Both urbanization pressures and human-caused ecological disturbances are most appropriately understood as part of a social-ecological system. Here, field data from publicly owned forest patches demonstrate impacts of multiple stressors. This approach could be extended to include forests under private ownership to better understand the influence of fine-scale management decision making. Collaboration with social scientists to identify social drivers of decision making at the scale of individual properties that affect buffer function and perception of buffer management, combined with identification of appropriate conservation and management targets for urban riparian buffer forests, would speed development of new approaches to buffer edge management. The integration of environmental and social benefits with improved buffer condition and function can maximize function for habitat and water quality while meeting the needs of urban communities.

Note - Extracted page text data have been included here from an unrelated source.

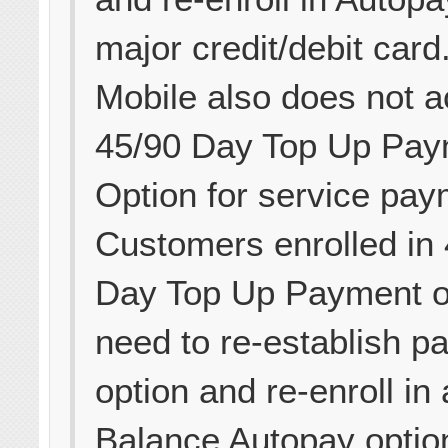
major credit/debit card
Mobile also does not a
45/90 Day Top Up Pay
Option for service pay
Customers enrolled in
Day Top Up Payment op
need to re-establish p
option and re-enroll in
Balance Autopay optio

In highly urban regions, remnant, regenerating, and emerging riparian ecosystems are simultaneously subject to the multiple stressors of rising seas, increasingly strong storms, urban development, and invasive species spread. While inland development limits their extent and alters their condition, sea level rise squeezes these forest patches from the shore, and invasive plants cover forest canopies and suppress tree regeneration. Where pressures combine, there is a greater likelihood of loss of habitat and water quality buffer functions but also greater opportunity and potential for effective management to mitigate the loss.